Sir George Sitwell – (1860-1943) 4th Baronet and great-great uncle of William Sitwell. A keen Italianate gardener, he was annoyed by the wasps in his garden so invented a tiny pistol for shooting them. And a musical toothbrush.
Walter “Snowy” Farr MBE – the charity fundraiser who, dressed eccentrically [including antique military wear], and accompanied by tame animals, including mice, cats, dogs and even a goat, raised thousands of pounds on Cambridge streets for Guide Dogs for the Blind.
Gertrude Bell – as the first woman to graduate in Modern History at Oxford with a first class honours degree, she went on to become a writer, traveller, political officer, administrator, and archaeologist who explored, mapped, and became highly influential to British imperial policy-making due to her knowledge and contacts, built up through extensive travels.
Patricia Highsmith – a local eccentric, who bred about three hundred snails in her garden at home in Suffolk.

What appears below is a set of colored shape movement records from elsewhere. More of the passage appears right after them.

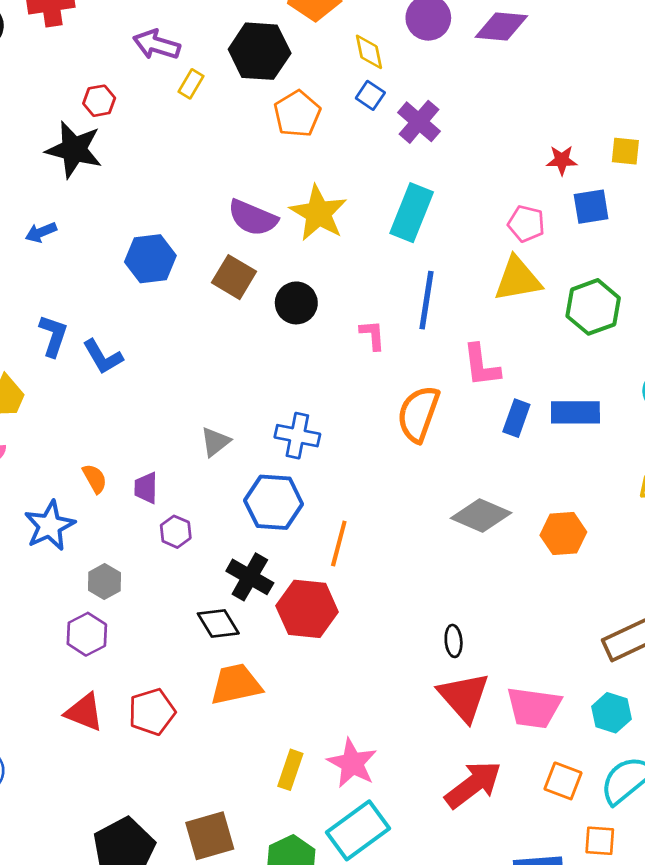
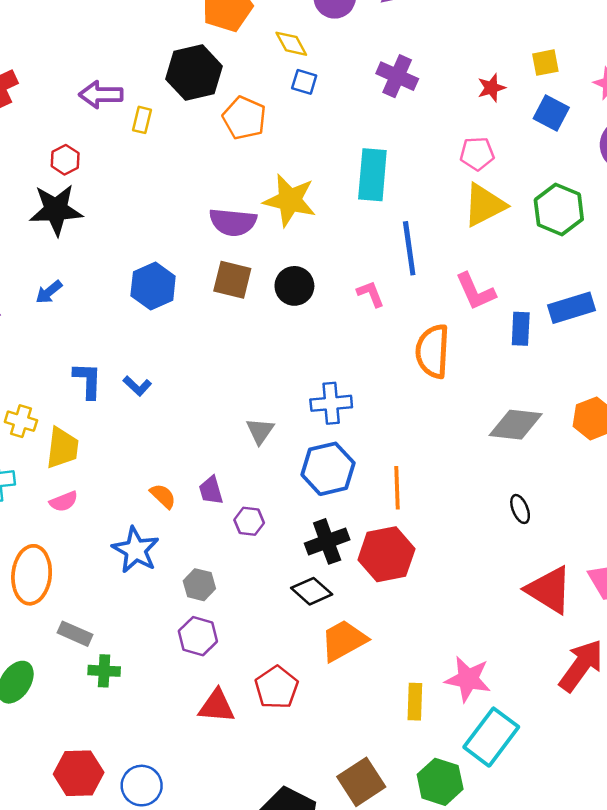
purple cross: (419, 122) -> (397, 76), moved
blue square: (591, 207) -> (551, 113), moved, turned -36
blue L-shape: (103, 357) -> (137, 386), size x0.7
black cross: (250, 577) -> (327, 541), turned -33
black ellipse: (454, 641) -> (520, 509), moved

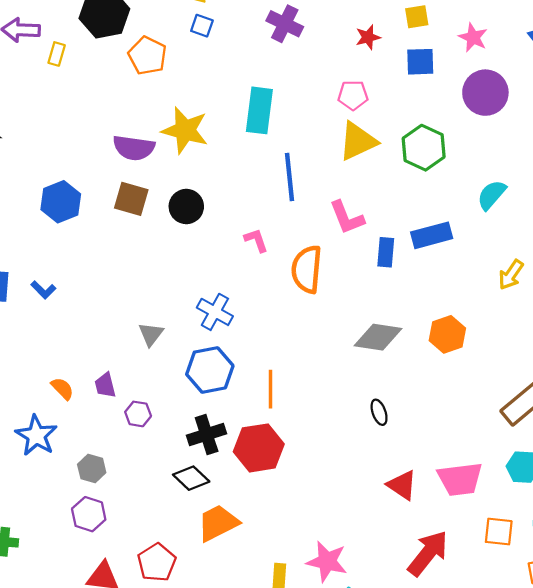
blue square: (551, 113) -> (420, 62), turned -32
pink L-shape: (371, 294) -> (256, 240), moved
blue cross: (331, 403) -> (215, 312), turned 32
red triangle: (549, 590) -> (402, 485), size x0.7

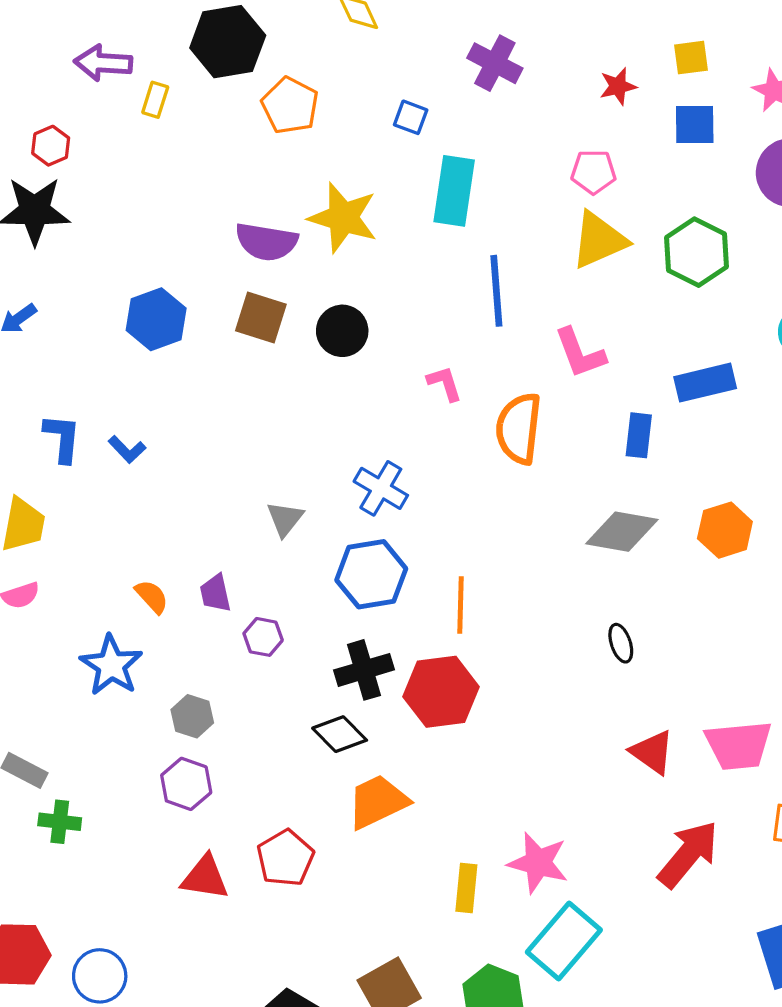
blue square: (202, 26) -> (411, 117), moved
blue rectangle: (386, 252) -> (639, 435), moved

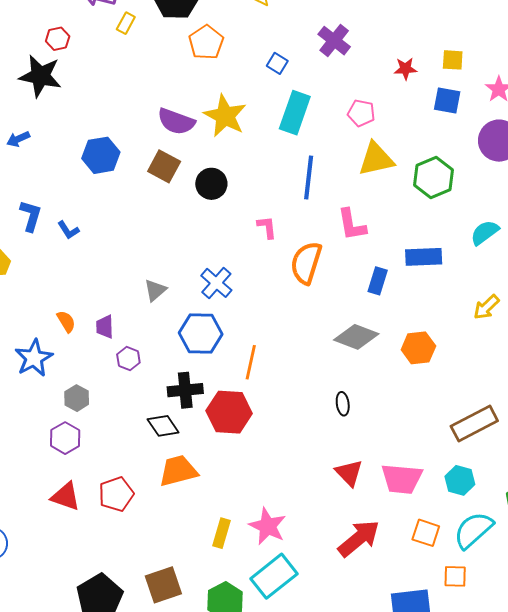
pink pentagon: (594, 172) -> (361, 113), moved

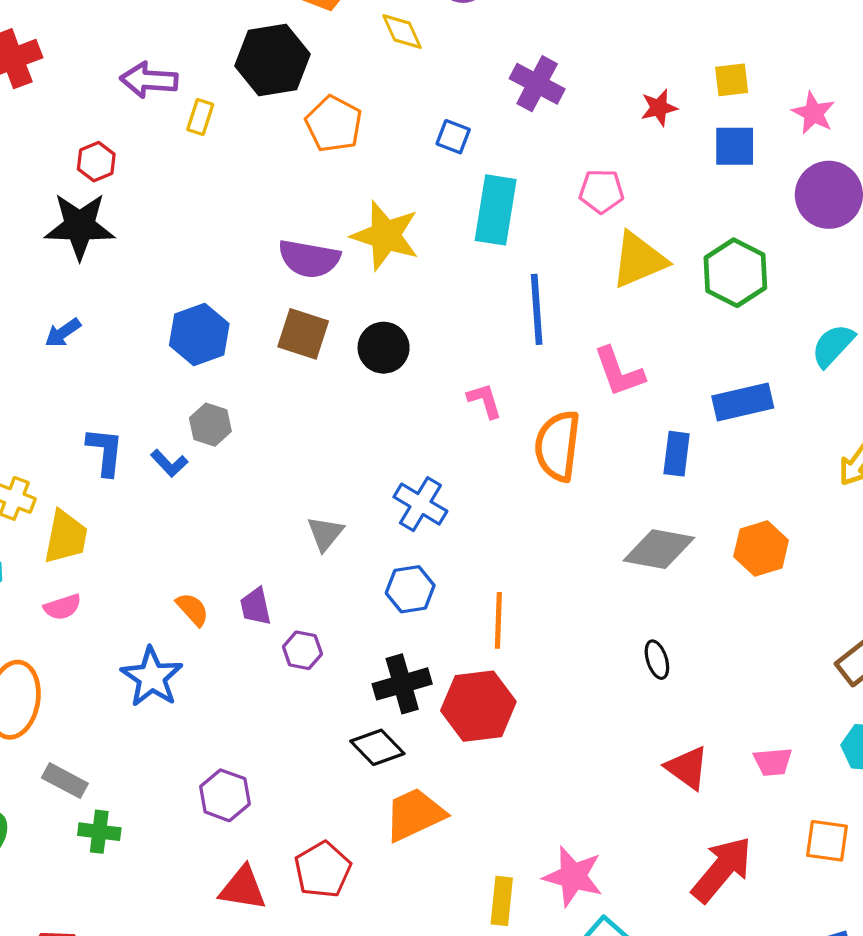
blue hexagon: (201, 333) -> (410, 589), size x0.7
gray hexagon: (77, 398) -> (210, 425), moved
pink trapezoid: (402, 479) -> (773, 762), size x0.6

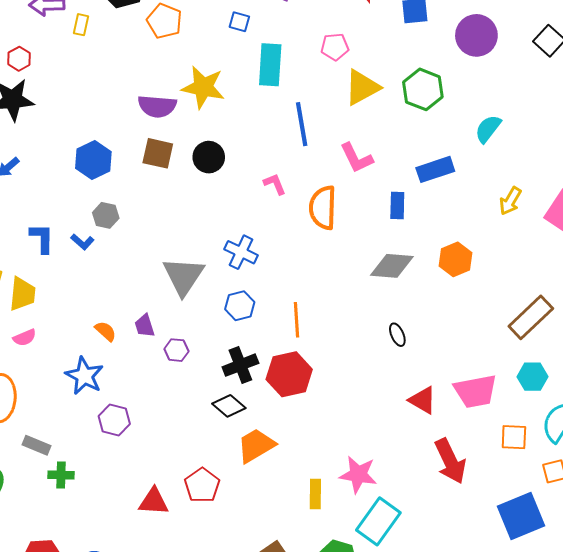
gray triangle: (325, 533) -> (184, 276), size x1.8
pink trapezoid: (773, 762) -> (476, 391), size x1.8
purple hexagon: (225, 795) -> (114, 420), moved
red arrow: (722, 869) -> (450, 461), turned 120

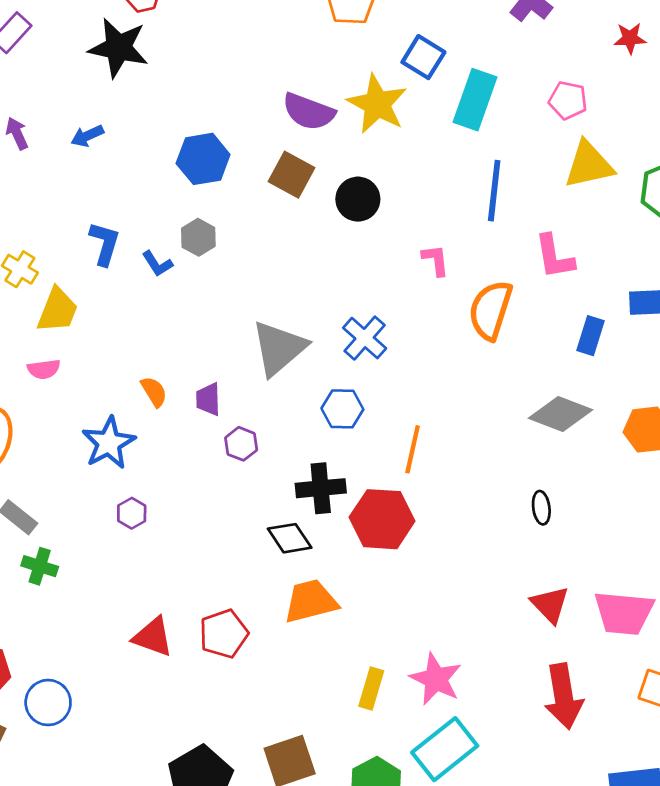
blue square: (239, 22) -> (423, 57), moved, size x1.4
purple hexagon: (114, 420) -> (132, 513), size x0.7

She once attended a London cocktail party with a “gigantic handbag” that “contained a head of lettuce and a hundred snails” which she said were her “companions for the evening, and once “smuggled her beloved pet snails through French customs by hiding six or eight of them under each bosom.”
Lastly, and most relevantly chosen by the member who is just recovering from Covid:
Helena, Comtesse de Noailles – who firmly believed that methane had health benefits, and so grazed cows beneath her open windows so as to make the most of their flatulence. She slept with dead squirrels around her neck if she was at home. If she was staying at a hotel, she made the staff tie a string of onions outside the door so she wouldn’t get sick. When she caught bronchitis, she cured herself with a diet of caviar, and walked barefoot everywhere. Worth a try….?!?